- **Data records**
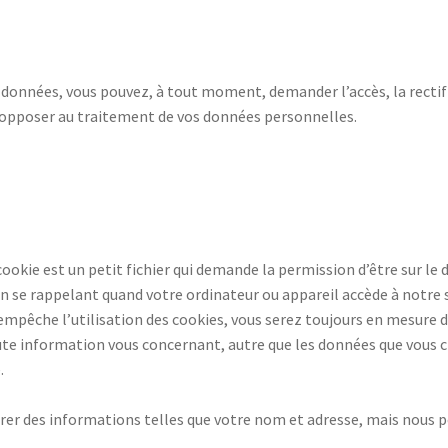
données, vous pouvez, à tout moment, demander l’accès, la rectific
 opposer au traitement de vos données personnelles.
cookie est un petit fichier qui demande la permission d’être sur le 
 se rappelant quand votre ordinateur ou appareil accède à notre 
 empêche l’utilisation des cookies, vous serez toujours en mesure d
oute information vous concernant, autre que les données que vous 
.
trer des informations telles que votre nom et adresse, mais nous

- **Work to be completed**
Please restate word for word only the lines from the one with "cookie est un" through the final line of the listing above, both of them included.

- **Completed task**
cookie est un petit fichier qui demande la permission d’être sur le 
 se rappelant quand votre ordinateur ou appareil accède à notre 
 empêche l’utilisation des cookies, vous serez toujours en mesure d
oute information vous concernant, autre que les données que vous 
.
trer des informations telles que votre nom et adresse, mais nous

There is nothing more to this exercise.